To find the critical number of a function, we need to first calculate its derivative and solve for the values of x where the derivative is either zero or undefined.

Let's start by finding the derivative of the given function f(x) = 6xln(x). We can use the product rule to differentiate this function. The product rule states that if f(x) = g(x) * h(x), then f'(x) = g'(x) * h(x) + g(x) * h'(x).

In this case, g(x) = 6x and h(x) = ln(x). Differentiating g(x) with respect to x, we get g'(x) = 6. Differentiating h(x) with respect to x requires the use of the chain rule since we have a composite function.

The chain rule states that if h(x) = f(g(x)), then h'(x) = f'(g(x)) * g'(x). In this case, f(u) = ln(u) and u = x. Therefore, h'(x) = (1/u) * g'(x) = (1/x) * 6 = 6/x.

Now, applying the product rule, we can find the derivative of f(x):
f'(x) = g'(x) * h(x) + g(x) * h'(x) = 6x * ln(x) + 6 * (6/x) = 6x ln(x) + 36/x.

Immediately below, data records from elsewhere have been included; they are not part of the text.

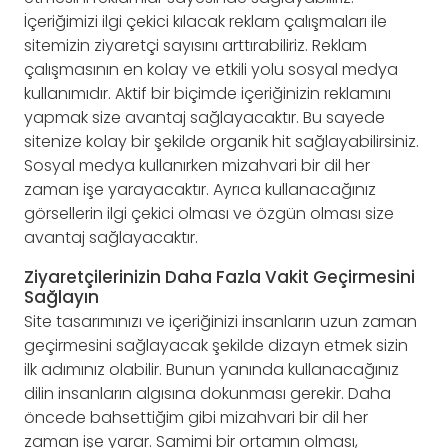
İçeriğimizi ilgi çekici kılacak reklam çalışmaları ile
sitemizin ziyaretçi sayısını arttırabiliriz. Reklam
çalışmasının en kolay ve etkili yolu sosyal medya
kullanımıdır. Aktif bir biçimde içeriğinizin reklamını
yapmak size avantaj sağlayacaktır. Bu sayede
sitenize kolay bir şekilde organik hit sağlayabilirsiniz.
Sosyal medya kullanırken mizahvari bir dil her
zaman işe yarayacaktır. Ayrıca kullanacağınız
görsellerin ilgi çekici olması ve özgün olması size
avantaj sağlayacaktır.
Ziyaretçilerinizin Daha Fazla Vakit Geçirmesini
Sağlayın
Site tasarımınızı ve içeriğinizi insanların uzun zaman
geçirmesini sağlayacak şekilde dizayn etmek sizin
ilk adımınız olabilir. Bunun yanında kullanacağınız
dilin insanların algısına dokunması gerekir. Daha
öncede bahsettiğim gibi mizahvari bir dil her
zaman işe yarar. Samimi bir ortamın olması,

To find the critical numbers, we set the derivative equal to zero:
6x ln(x) + 36/x = 0.

To simplify this equation, we can divide through by 6:
x ln(x) + 6/x = 0.

To solve this equation, it can't be solved algebraically, so we need to use numerical methods or a graphing calculator. One possible method is to graph the function f(x) = x ln(x) + 6/x and look for the values of x where the graph intersects the x-axis (where the function equals zero), indicating critical numbers.

By observing the graph or using a graphing calculator, we can see that the function intersects the x-axis at x ≈ 0.645 and x ≈ 7.354. These are the critical numbers of the function f(x) = 6x ln(x).